Provided material »
======
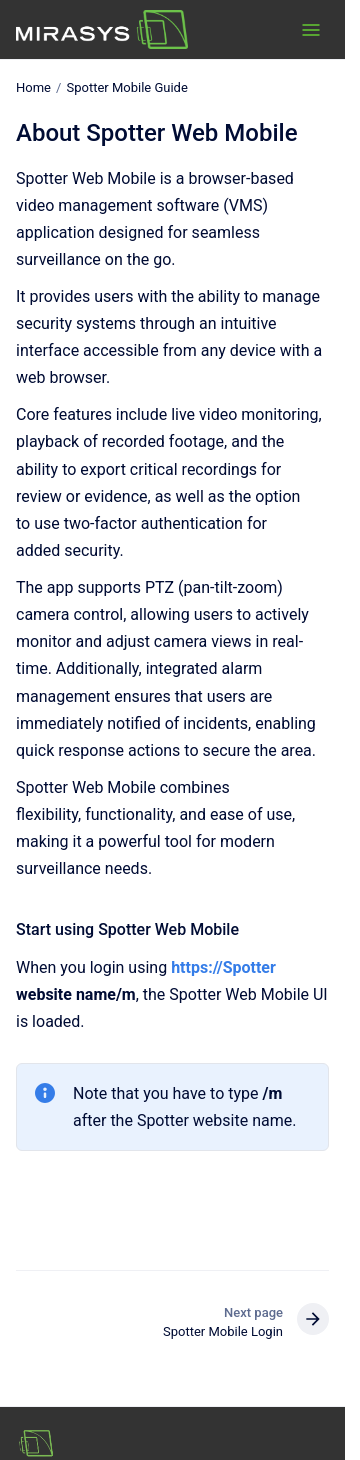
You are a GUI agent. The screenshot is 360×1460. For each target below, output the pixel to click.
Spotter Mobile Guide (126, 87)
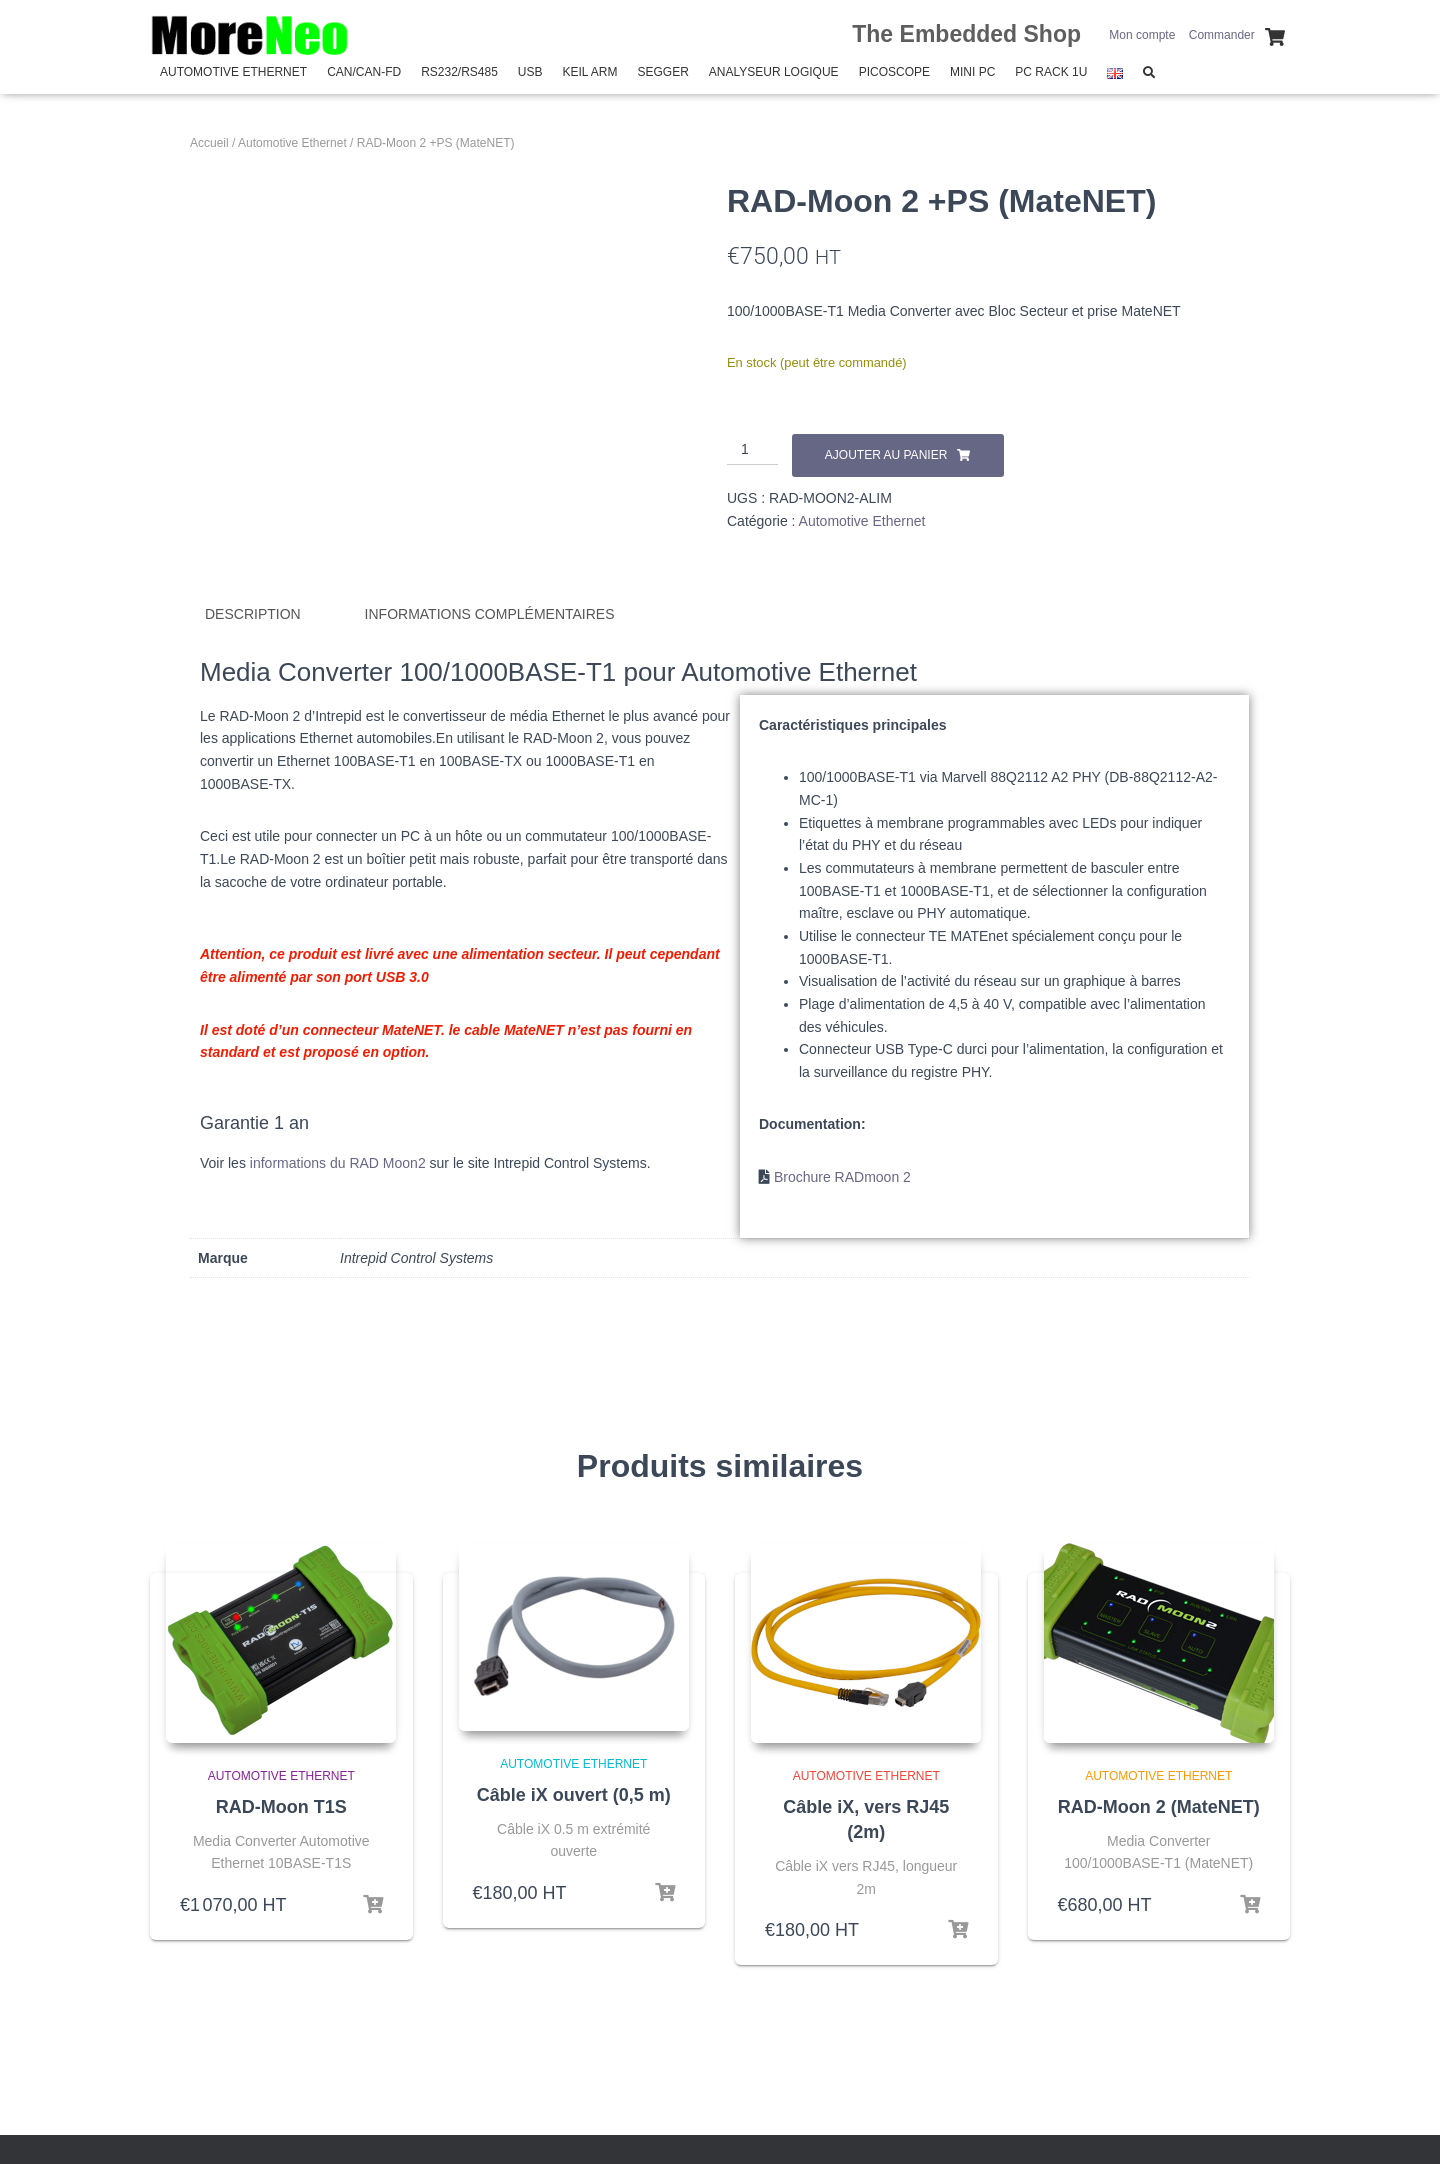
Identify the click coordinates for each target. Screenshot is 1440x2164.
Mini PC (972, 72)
======
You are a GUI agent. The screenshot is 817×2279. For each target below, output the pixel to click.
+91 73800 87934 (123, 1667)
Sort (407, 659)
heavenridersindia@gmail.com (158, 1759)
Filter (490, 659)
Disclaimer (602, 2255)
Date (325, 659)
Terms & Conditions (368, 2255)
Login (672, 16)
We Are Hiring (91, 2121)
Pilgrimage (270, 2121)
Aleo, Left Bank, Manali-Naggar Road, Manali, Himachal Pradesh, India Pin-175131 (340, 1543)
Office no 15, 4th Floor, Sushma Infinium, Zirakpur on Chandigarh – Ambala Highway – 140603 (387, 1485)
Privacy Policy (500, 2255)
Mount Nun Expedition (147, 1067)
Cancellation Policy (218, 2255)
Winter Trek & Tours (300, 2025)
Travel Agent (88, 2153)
======
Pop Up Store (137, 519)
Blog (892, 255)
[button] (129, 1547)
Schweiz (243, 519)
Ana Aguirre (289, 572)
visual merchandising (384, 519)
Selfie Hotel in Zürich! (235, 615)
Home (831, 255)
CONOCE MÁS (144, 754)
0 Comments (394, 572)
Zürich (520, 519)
======
Copy only these lines from the records above, exactly: the one with "You are a GUI agent. The screenshot is 360×1460.", the one with "Mini PC (972, 72)", and those between. Skip the pictures.

You are a GUI agent. The screenshot is 360×1460. For each target below, output the pixel to click.
Spotter Mobile Guide (126, 87)
Identify the click coordinates for each target. Screenshot is 1440x2164.
Mini PC (972, 72)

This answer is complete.